On Saturday, March 1st from 11 am – 2 pm in the Conaton Boardroom on the campus of Xavier University, Ladies with Emphasis on Achievement & Distinction (LEAD) will honor the first two African-American female graduates of the University, Ms. Cleaster Whitehurst-Mims and the late Ms. Alice Campbell. LEAD will also honor an outstanding female student from Xavier at the celebration. Admission is free but reservations must be made by February 25 to 745-3181.
Raised on a peanut farm in Enterprise, Alabama, Cleaster Whitehurst-Mims put herself through school for a bachelor's degree in communication and English from Xavier University and a master's degree in education. She started the Marva Collins Preparatory School of Cincinnati, modeled after the teaching methods and techniques of the famed Chicago educator. Enrollment has been as high as 250. The school provides an education alternative for children others have given up on teaching, said Mims. She also taught three days a week at Xavier. She was honored in 2000 with the Smith Family Foundation “The Secret of Living is Giving” award for her selfless service to youth in the Greater Cincinnati community. In 1990, Mims was one of 19 to receive the nation's highest honor for volunteer service - the President's Service Awards. Sponsored by the Points of Light Foundation and the Corporation for National Service, the Awards are the most prestigious national recognition given for volunteer community service directed at solving the country's critical social problems. Over 3,000 individuals were nominated.
The late Alice Campbell received her master’s degree in education from Xavier in 1969 and was a dedicated long-time teacher at McKinley Elementary in the East End of Cincinnati. She died in 2003 at the age of 65. Her late husband, Robert, also a teacher, was at Hughes High School in Clifton.
In addition to honoring the astounding achievements of Cleaster Whitehurst-Mims and the late Alice Campbell, LEAD will also give an award to a deserving African-American female who embodies the same excellence in service, leadership, and purpose. The nominees’ commitment to LEAD, campus involvement, academic accomplishments, and service endeavors will be taken into account.

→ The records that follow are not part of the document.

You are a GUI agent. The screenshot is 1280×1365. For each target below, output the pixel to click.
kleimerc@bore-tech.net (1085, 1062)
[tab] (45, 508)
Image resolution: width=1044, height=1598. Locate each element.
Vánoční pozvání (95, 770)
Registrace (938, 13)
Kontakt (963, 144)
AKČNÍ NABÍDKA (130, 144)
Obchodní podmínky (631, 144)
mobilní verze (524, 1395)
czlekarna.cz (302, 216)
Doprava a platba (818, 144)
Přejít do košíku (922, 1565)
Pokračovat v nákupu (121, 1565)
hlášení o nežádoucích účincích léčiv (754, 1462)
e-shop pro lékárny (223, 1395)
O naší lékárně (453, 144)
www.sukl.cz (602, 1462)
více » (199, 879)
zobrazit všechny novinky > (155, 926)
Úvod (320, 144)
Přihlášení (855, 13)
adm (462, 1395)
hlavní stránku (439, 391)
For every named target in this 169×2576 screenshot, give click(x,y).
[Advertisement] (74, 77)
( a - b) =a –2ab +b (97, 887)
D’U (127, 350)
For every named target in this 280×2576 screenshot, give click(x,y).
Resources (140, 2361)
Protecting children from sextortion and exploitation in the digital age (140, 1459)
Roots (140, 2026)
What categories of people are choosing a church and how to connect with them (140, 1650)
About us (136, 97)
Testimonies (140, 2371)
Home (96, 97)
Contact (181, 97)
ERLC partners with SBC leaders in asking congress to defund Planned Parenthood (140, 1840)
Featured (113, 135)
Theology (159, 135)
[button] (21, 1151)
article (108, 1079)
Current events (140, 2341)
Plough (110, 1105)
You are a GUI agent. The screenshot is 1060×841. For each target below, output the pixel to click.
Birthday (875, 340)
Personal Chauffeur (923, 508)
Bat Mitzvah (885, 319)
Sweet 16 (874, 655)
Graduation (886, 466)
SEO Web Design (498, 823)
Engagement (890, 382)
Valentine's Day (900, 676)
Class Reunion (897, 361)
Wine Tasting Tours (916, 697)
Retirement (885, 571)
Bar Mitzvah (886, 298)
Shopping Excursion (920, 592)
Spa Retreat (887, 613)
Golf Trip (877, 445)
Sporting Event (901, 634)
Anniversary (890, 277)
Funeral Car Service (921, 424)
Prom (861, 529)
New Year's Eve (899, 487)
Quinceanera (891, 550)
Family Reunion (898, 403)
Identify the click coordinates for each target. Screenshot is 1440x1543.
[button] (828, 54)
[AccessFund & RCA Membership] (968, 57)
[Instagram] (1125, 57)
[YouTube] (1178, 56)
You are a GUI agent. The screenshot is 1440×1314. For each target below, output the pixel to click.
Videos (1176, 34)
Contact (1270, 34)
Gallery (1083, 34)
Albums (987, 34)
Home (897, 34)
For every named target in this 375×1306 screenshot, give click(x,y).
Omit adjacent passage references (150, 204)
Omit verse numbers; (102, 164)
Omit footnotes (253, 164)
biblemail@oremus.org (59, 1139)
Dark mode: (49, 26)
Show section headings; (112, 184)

“This program illustrates LEAD’s dedication to empowering African–American women through knowledge of our history, knowledge of self, and the commitment to engaging and enriching programming,” said Morgan Miller of LEAD. “It is true that you cannot know where you are going until you know where you have been. Knowing the impact that these women had on our campus will undoubtedly enrich our member’s experience as distinctive leaders of the student body.”